Thursday, July 9, 2015

Dear Akron




Dear Akron,

     I don't know if you have noticed, but I am kind of in love with you.

     Right now, I am in tears. I am hearbroken. I am at a loss for words.

     I came here because of the trees. Every time I crossed that bridge leading into my neighborhood I could feel my heart slow down a little. As the shade of the towering canopy followed me down hill I could feel the stress of my day slowly fade.

     I deliberately had my children here, raised them here. I taught them to love the bricked roads, the crooked streets, the quirky way the city lives it's life, and most importantly I taught them to love the trees.

     If you go up onto the rooftop of the tallest building downtown and turn your eyes to where I live all you see is green. That sea of green will give you an instant jolt of calmness. Go look. Go feel.

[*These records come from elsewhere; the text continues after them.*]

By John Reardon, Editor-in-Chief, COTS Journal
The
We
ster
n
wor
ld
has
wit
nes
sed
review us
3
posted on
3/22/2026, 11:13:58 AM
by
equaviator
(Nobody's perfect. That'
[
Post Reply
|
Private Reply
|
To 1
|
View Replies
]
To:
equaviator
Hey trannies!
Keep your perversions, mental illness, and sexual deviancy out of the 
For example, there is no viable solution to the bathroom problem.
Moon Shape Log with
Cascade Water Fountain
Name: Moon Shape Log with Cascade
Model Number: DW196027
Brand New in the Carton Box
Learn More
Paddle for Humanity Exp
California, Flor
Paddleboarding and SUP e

It's there waiting for you. As you take it all in remember, that vast space is shrinking. It will fade from sight if you let it.

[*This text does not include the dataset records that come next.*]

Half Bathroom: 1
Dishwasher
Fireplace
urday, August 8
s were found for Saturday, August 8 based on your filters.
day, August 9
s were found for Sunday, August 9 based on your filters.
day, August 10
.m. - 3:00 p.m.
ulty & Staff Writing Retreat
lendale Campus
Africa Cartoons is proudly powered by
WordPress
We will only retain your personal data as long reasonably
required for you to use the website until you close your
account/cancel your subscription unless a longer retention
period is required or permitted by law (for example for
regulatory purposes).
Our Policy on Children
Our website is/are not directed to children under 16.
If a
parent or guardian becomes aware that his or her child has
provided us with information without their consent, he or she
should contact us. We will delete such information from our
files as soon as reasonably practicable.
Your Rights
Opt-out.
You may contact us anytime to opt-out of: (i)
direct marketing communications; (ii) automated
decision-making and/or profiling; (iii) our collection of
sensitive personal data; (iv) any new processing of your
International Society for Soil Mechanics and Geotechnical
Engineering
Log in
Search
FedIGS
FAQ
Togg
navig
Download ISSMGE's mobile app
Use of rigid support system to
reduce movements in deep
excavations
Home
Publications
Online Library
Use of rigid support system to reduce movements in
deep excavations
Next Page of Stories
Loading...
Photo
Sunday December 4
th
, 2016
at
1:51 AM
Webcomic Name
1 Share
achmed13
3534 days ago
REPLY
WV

     Unfortunately here at home, where I have to be every morning and every evening, there is nothing special left to see. Frankly, there is nothing worth looking at. I see nothing outside my windows but my neighbor's house. This isn't why I bough a house here.
   
     In my house there are no curtains in the rooms that face the front street. We bought the biggest windows we could afford so we could surround ourselves with trees. Living here was akin to living in the forest. It was the reason why we wanted to stay here as long as we possibly could. We raised seven children here. We thought that we would get to watch our grandchildren run down these streets, each of them in awe of the majestic giants their parents loved.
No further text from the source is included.